After very much enjoying the Evan Williams Single Barrel earlier this week, I move now to a sample that has been sitting in the back of my cabinet for awhile. Here’s a bottom-shelf brand, in a plastic 50ml miniature (often a bad sign): Old Forester Kentucky Straight Bourbon. First bottled in 1873, it was the first bourbon ever to be bottled by the whiskey maker and sold in sealed bottles (most whiskey at the time was sold in barrels to retailers, who would bottle it themselves, sometimes after doctoring or diluting the product).
I’ve also reviewed the 1920 Prohibition and 100 Proof editions.
Nose: Sharp, young, with elements of sweet corn, black cherry, and old oak. A splash of water does nothing to improve.
Palate: Mild burn which doesn’t really resolve. Continues to be sharp and young-tasting, even when notes of bitter almond, dried apricot, and musty hay emerge. Luckily, a splash of water dulls a lot of the burn, letting some of the sweeter flavors come through. A sparse but nice assortment of dried fruits, nuts, and jams.
Finish: Short, mostly wood tannin and barrel char, maybe a few fading nutty flavors and a little cherry preserve.

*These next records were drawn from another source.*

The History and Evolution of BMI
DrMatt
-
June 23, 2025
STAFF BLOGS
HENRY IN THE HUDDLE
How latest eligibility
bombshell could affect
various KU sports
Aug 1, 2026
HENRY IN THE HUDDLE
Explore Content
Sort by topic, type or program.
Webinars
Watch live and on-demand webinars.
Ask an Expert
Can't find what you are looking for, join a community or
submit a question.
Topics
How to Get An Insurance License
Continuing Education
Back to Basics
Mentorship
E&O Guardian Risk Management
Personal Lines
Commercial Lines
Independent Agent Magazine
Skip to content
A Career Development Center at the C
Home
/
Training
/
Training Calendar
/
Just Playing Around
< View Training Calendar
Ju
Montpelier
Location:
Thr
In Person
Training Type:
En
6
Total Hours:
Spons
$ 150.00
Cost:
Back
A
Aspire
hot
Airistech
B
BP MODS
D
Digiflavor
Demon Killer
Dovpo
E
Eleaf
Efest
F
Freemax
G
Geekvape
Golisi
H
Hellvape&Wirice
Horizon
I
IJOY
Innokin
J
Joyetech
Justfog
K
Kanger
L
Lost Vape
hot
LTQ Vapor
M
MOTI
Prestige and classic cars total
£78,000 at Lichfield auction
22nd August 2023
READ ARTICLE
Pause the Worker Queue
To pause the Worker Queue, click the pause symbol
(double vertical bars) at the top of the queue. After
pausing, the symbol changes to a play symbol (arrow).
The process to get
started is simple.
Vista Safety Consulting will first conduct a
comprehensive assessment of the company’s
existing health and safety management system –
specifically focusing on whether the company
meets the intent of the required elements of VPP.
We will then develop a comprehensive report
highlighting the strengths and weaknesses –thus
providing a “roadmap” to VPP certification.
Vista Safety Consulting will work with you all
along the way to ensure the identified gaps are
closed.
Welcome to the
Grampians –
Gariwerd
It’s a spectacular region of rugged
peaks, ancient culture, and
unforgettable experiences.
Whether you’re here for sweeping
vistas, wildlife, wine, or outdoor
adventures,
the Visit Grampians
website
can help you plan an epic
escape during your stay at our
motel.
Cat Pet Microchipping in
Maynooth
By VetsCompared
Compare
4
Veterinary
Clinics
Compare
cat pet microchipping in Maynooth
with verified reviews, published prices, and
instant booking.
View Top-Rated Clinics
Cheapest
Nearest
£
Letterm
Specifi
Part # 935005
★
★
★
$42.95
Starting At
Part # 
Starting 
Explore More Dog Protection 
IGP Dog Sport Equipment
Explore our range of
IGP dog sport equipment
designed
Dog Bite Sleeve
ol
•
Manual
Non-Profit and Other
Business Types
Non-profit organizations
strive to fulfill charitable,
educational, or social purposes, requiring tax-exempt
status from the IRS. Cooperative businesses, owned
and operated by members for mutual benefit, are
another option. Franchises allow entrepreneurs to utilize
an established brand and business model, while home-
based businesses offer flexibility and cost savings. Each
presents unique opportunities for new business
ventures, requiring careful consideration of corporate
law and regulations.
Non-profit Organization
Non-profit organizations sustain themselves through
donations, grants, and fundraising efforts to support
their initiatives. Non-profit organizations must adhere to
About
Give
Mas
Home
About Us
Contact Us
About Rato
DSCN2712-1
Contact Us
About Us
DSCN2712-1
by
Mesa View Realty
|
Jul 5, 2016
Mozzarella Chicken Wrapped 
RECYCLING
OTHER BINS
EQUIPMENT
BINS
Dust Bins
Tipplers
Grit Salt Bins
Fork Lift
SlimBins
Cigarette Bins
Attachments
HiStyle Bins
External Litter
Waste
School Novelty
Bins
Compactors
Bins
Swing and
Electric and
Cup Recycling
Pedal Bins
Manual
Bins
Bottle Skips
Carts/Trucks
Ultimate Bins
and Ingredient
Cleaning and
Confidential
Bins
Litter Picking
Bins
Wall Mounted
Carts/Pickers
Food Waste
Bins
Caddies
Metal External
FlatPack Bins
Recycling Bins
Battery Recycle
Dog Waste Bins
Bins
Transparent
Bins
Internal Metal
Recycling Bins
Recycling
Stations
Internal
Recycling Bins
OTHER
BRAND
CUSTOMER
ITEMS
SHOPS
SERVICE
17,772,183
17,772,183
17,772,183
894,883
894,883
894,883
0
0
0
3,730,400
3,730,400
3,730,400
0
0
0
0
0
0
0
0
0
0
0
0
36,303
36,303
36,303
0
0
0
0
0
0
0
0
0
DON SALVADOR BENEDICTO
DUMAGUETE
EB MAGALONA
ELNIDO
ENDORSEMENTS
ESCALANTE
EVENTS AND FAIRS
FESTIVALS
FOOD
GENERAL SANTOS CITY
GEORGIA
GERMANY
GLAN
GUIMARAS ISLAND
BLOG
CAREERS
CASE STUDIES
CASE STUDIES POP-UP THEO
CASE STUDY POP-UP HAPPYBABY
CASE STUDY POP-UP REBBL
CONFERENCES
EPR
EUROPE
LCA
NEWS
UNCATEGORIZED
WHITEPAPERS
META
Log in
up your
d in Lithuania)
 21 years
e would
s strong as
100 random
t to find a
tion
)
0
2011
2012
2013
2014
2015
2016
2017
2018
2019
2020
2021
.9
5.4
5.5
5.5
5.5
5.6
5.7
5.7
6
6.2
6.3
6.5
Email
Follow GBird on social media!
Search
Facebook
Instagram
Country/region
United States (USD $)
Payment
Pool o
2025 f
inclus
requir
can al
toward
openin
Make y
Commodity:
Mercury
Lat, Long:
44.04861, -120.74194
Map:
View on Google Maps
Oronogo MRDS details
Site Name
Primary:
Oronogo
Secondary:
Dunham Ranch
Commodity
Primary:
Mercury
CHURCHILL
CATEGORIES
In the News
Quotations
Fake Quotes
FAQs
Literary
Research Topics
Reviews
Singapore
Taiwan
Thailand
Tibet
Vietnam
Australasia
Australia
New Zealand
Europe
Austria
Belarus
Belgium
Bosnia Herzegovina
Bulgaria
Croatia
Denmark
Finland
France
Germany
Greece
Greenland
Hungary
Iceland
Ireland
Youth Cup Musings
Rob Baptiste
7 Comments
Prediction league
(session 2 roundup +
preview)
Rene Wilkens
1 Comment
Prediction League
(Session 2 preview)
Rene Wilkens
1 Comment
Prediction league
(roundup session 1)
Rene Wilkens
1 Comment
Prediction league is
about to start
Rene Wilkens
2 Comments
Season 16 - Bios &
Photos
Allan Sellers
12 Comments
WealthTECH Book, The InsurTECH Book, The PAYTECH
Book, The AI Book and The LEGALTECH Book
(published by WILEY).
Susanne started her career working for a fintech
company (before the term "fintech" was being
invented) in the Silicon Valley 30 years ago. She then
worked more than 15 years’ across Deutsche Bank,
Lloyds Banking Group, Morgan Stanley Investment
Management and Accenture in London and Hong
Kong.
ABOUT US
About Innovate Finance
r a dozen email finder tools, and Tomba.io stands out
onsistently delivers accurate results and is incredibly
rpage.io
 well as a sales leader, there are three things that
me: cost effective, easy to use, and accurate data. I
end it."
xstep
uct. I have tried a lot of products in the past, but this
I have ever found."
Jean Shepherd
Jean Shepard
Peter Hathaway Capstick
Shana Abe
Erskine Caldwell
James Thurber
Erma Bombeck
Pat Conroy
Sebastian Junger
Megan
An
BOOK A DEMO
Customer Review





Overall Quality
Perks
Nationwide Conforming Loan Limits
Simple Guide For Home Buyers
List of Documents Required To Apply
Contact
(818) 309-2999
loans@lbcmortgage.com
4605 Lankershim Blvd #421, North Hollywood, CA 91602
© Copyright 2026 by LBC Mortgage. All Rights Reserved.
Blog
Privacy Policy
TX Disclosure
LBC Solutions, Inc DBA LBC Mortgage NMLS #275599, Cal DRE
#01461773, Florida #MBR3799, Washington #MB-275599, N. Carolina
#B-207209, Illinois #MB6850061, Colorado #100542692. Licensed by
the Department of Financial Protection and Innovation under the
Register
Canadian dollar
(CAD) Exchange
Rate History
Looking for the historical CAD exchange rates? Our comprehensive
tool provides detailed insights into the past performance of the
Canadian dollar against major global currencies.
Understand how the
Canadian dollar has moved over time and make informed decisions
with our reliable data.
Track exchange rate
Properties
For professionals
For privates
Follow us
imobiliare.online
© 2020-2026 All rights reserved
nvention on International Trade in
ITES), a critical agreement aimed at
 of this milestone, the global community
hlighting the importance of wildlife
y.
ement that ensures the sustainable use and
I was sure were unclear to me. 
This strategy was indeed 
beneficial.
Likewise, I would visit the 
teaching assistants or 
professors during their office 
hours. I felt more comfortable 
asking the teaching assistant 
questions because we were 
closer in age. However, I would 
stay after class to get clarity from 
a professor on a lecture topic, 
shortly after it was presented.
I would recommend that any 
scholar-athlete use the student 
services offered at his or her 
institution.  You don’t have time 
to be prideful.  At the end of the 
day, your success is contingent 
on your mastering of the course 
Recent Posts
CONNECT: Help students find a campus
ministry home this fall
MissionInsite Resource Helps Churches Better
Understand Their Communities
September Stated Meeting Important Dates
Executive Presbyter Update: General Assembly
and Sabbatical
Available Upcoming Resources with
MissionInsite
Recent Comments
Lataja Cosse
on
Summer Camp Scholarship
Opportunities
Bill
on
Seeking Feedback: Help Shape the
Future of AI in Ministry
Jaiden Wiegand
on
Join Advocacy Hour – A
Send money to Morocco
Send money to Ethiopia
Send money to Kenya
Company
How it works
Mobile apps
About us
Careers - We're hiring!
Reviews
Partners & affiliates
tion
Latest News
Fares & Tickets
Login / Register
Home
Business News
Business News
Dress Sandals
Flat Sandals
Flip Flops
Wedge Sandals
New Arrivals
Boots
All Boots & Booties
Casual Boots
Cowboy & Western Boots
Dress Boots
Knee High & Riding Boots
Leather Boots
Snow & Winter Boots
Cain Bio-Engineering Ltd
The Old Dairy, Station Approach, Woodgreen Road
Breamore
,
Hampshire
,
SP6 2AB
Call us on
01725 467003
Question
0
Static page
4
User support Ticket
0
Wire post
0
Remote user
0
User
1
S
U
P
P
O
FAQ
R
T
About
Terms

Not particularly brash, but also not particularly complex or interesting. The oak comes through, but without much vanilla to balance it. There aren’t any higher fruity notes either. Mostly a muddy, indistinct “bourbon-ness”. This is a very inexpensive whiskey (BevMo has it for $13 a bottle), but there are several other value whiskeys with more flavor: Wild Turkey 101 (review upcoming) for one. That said, if you have some Old Forester to drink and want it neat, a few splashes of water go a long way and vastly improve the available flavors on the palate. I don’t like ice on (even bad) whiskey, but that might be an option too.
Old Forester is one of the bourbon staples, in my untrained opinion you are once again looking for qualities you find in scotch, bourbon usually has a younger corn feel to it, and that comes from the younger age of bourbon. Wild Turkey 101 is an amazing whiskey and very much my daily pour if i had one.
Garret, I think there’s good “young corn”, and bad “young corn”. As you can see on this review, I don’t have a blanket bad opinion of cheap bourbon: //scotchnoob.com/2013/07/15/old-grand-dad-bourbon-40-abv/ My experience with the Old Forester sample that I had was bad. That either means the sample came from a bad batch (some companies, I think, do this intentionally thinking they can rid themselves of bad liquor by offloading it to airline bottles, but I think this backfires when people use 50ml samples to try out products before buying them), or it means my personal tastes didn’t align with this one. Either way, I have tasted enough bourbon now (finally) to know what I’m looking for.